I want to find the second derivative of function $$f(x)=-(x-1)^{2}+(x-1)^{3} \sin \left(\frac{1}{(x-1)^{2}}\right)$$ at x = 1 according to the definition of limit:

f[x_] := -(x - 1)^2 + (x - 1)^3 Sin[1/(x - 1)^2]
Limit[((f[h + k + x] - f[k + x])/h - (f[h + x] - f[x])/h)/k /.
x -> 1, {h -> 0, k -> 0}]

Limit[((f[h + k + x] - f[k + x])/h - (f[h + x] - f[x])/h)/k, {h -> 0,
k -> 0}]
Limit[((f[h + k + x] - f[k + x])/h - (f[h + x] - f[x])/h)/
k, {h, k} -> {0, 0}]


But the result of the above code is very strange, I want to know what the correct method should be?

Aurora: 26 June 2022

This is a variation on the theme of Example 2 from Ch.3 in B. Gelbaum and J. Olmsted, Counterexamples in Analysis (https://rads.stackoverflow.com/amzn/click/com/0486428753), where a differentiable function having the discontinuous derivative is constructed.

First, you should to redefine the function at $$x=1$$ by

f[x_] := Piecewise[{{-(x - 1)^2 + (x - 1)^3 Sin[1/(x - 1)^2],
x != 1}, {0, x == 1}}]


Second, you need not two gains $$h$$ and $$k$$ to find the second derivative at $$x=1$$, only $$h$$ is enough (see Wiki (https://en.wikipedia.org/wiki/Finite_difference))

Limit[(f[1 + h] - 2*f[1] + f[1 - h])/h^2, h -> 0]
(*-2*)


The second derivative is discontinuous at $$x=1$$ as

Plot[f''[x], {x, 0, 2}]


shows.

Addition. Unfortunately, nobody notices an inaccuracy in my answer so I must indicate it on my own. The limit

Limit[(f[1 + h] - 2*f[1] + f[1 - h])/h^2, h -> 0]
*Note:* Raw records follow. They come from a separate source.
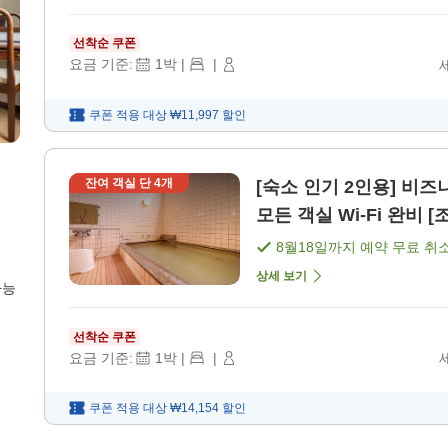
선착순 쿠폰
요금 기준:
1
박
|
|
쿠폰 적용 대상
₩11,997
할인
잔여 객실 단
4
개
[숙소 인기 2인용] 비즈니스・관광에
모든 객실 Wi-Fi 완비 [
8월18일
까지 예약 무료 취
상세 보기
가능
선착순 쿠폰
요금 기준:
1
박
|
|
쿠폰 적용 대상
₩14,154
할인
equals f''[1] only if that second derivative exists. However, in the case under consideration the derivative f'[x] is discontinuous at x==1 as the results of

MaxLimit[f'[x], x -> 1]
(*2*)


and

MinLimit[f'[x], x -> 1]
(*-2*)


prove. Therefore, f'[x] does not have the derivative at x==1, being discontinuous at that point.